【小説】『さみしがりやの星たちに』第3話
終業式がある日までは、あたしも沙耶もぼうっとする時間が取れないほど忙しく動き回っていた。当日、鍵を開けておくのはどの窓がいいか、望遠鏡はどうやって持っていくか、どうせなら、何か飲み物やお菓子も持っていった方がいいか、などなど。天体観測のときをイメージして、思いつく限りのことを準備していった。テストも終わっていたし、夏休みに向けての数日間がこんなに楽しいなんて、去年じゃありえなかった。去年はひたすら、早く夏休みになってほしくてこのたった数日間さえもまどろっこしかった記憶がある。
そんなことをして日々を過ごし、いよいよ終業式前日になったある日、あたしは突然沙耶から信じられない言葉を耳にした。
「あ、ねえ、深月!」
五限の体育が終わって外の水飲み場で手を洗っていると、後ろから沙耶に声をかけられた。沙耶も洗いたいのかな、と思って右にずれたが違うらしい。沙耶はあたしの一歩後ろにいたまま動こうとしなかった。
「何? どうした?」
手洗いが終わってから振り向くと、沙耶は俯いていた。沙耶の黒くてポニーテールされた髪が力なくうなだれている。
「沙耶?」
「あの、実はね…………天体観測、無理になった」
「…………え?」
一瞬、何が無理になったのかがわからなかった。このときあたしはものすごく間抜けな顔をしていたと思う。みんな教室に戻ってしまい、あたしと沙耶だけがグラウンドに取り残されて、蒸し暑い風を受けていた。
「……無理になったって? どういうこと?」
頭の中が混乱して、感情がすっぽり抜けていた。ただ、どうして、なんで、という言葉だけが頭の中でこだまする。沙耶はあたしの顔を見ようとせず、ずっと俯いたままだ。
「塾の夏期講習が、明日から始まるの。それで、どうしても行かなくちゃいけなくて……」
夏期講習? 夏期講習とあたしとの約束を天秤にかけた結果、夏期講習を沙耶は選んだの? あたしとの約束の方が先なのに?
もし、あたしだったら。あたしだったら、そんなこと絶対しない。たとえ親に言われていたとしても、塾に行くふりをしてこっそり学校に向うに違いない。
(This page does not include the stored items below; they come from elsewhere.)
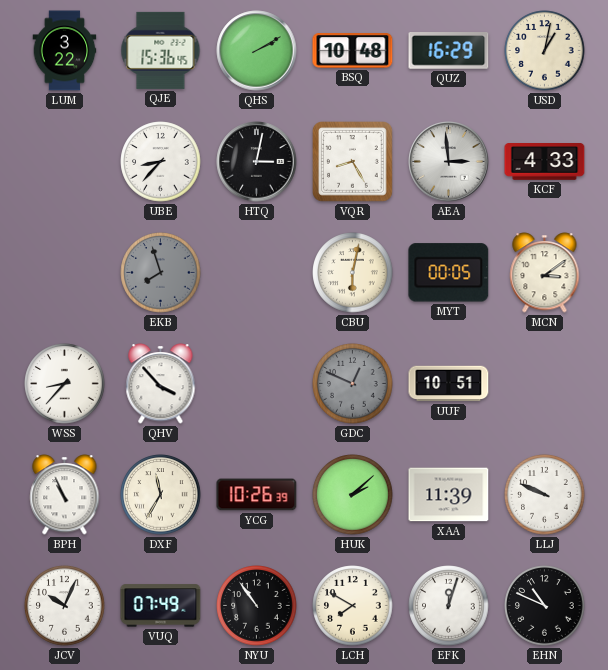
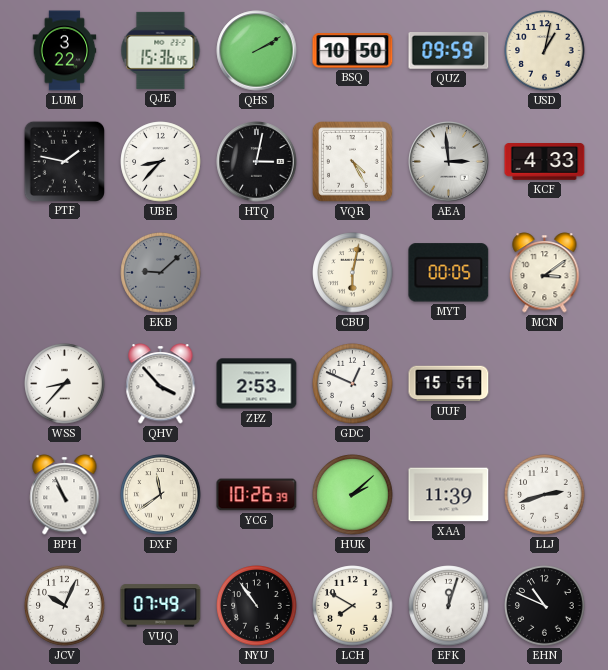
BSQ: 10:48 -> 10:50
QUZ: 16:29 -> 09:59
PTF: none -> 1:47
VQR: 8:25 -> 4:25
EKB: 7:57 -> 9:08
ZPZ: none -> 2:53
GDC dial: grey -> white
UUF: 10:51 -> 15:51
DXF: 11:35 -> 11:39
LLJ: 9:49 -> 2:42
沙耶にとって、あたしとの約束はそんな軽かったの? 二人で最高に楽しいことしたくないの?
じっと黙っていると、沙耶がゆっくりとあたしの顔を見た。その瞬間、沙耶に塾なんか放っておきなよ、と言おうとしていた言葉が心の中でぱちんと弾けて消えた。
ずるい……そんな顔されたら、何も言えないじゃん……。
沙耶の泣きそうな顔から視線を外して運動靴のつま先を見つめた。汚れた運動靴の靴紐が風でわたしの足首にまとわりついている。
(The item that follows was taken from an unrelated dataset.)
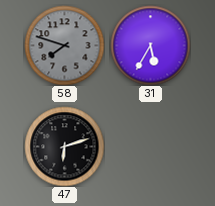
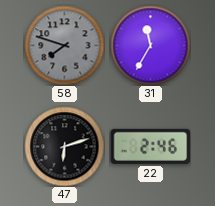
31: 5:35 -> 11:35
22: none -> 2:46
「……わかった。気にしなくていいよ。用事があるなら仕方ないもんね。あたし、一人で明日は行くから」
あ、やば……最後の言葉、嫌味ったらしくなっちゃったかも。
背中をひやりと冷たいものが流れる。沙耶の顔を見ると、沙耶は不器用に微笑んでいた。ひきつっていたって言った方があっていたかもしれない。
「うん……本当に、ごめん」
沙耶はあたしを置いて校舎の中へと入っていった。置いてきぼりにされて、一人になったあたしはいつまでもグラウンドに立って暑い風に吹かれていた。砂埃が舞っているグラウンドを見つめ、その真上にある大きすぎる太陽を見上げて、何だか今の一部始終をじっと目撃されていたように思えて、どうしようもない気持ちになる。